• Directions:
Reproduce the data below in full and to the letter, images excepted.

• Available data:

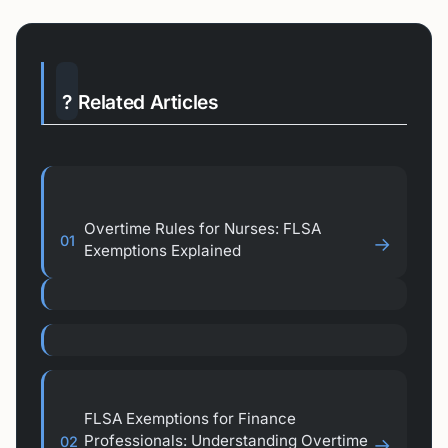
?
Related Articles
Overtime Rules for Nurses: FLSA
01
→
Exemptions Explained
FLSA Exemptions for Finance
Professionals: Understanding Overtime
02
→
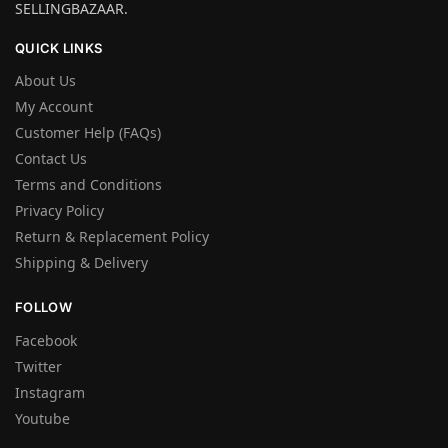
SELLINGBAZAAR.
QUICK LINKS
About Us
My Account
Customer Help (FAQs)
Contact Us
Terms and Conditions
Privacy Policy
Return & Replacement Policy
Shipping & Delivery
FOLLOW
Facebook
Twitter
Instagram
Youtube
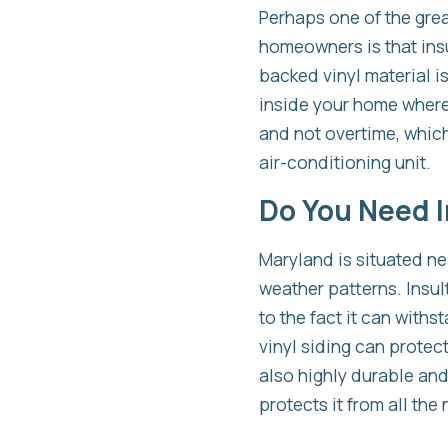
Perhaps one of the grea
homeowners is that insu
backed vinyl material i
inside your home where i
and not overtime, which
air-conditioning unit.
Do You Need In
Maryland is situated ne
weather patterns. Insu
to the fact it can wit
vinyl siding can protec
also highly durable and
protects it from all the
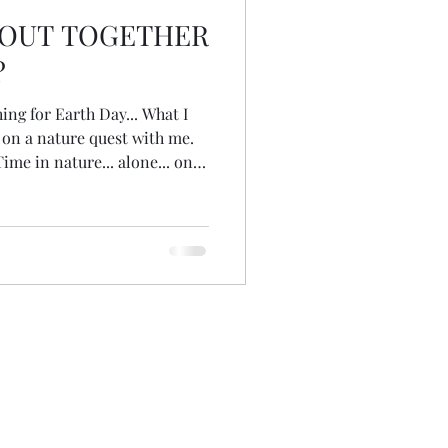
 OUT TOGETHER
?
ing for Earth Day... What I
ou on a nature quest with me.
Time in nature... alone... on
stions... just being in
... seeing how nature
 could write an invitation...
 do you think? We could all do
l noon... or people could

• Solution to this task:
?
Related Articles
Overtime Rules for Nurses: FLSA
01
→
Exemptions Explained
FLSA Exemptions for Finance
Professionals: Understanding Overtime
02
→
SELLINGBAZAAR.
QUICK LINKS
About Us
My Account
Customer Help (FAQs)
Contact Us
Terms and Conditions
Privacy Policy
Return & Replacement Policy
Shipping & Delivery
FOLLOW
Facebook
Twitter
Instagram
Youtube
Perhaps one of the grea
homeowners is that insu
backed vinyl material i
inside your home where i
and not overtime, which
air-conditioning unit.
Do You Need In
Maryland is situated ne
weather patterns. Insu
to the fact it can wit
vinyl siding can protec
also highly durable and
protects it from all the
 OUT TOGETHER
?
ing for Earth Day... What I
ou on a nature quest with me.
Time in nature... alone... on
stions... just being in
... seeing how nature
 could write an invitation...
 do you think? We could all do
l noon... or people could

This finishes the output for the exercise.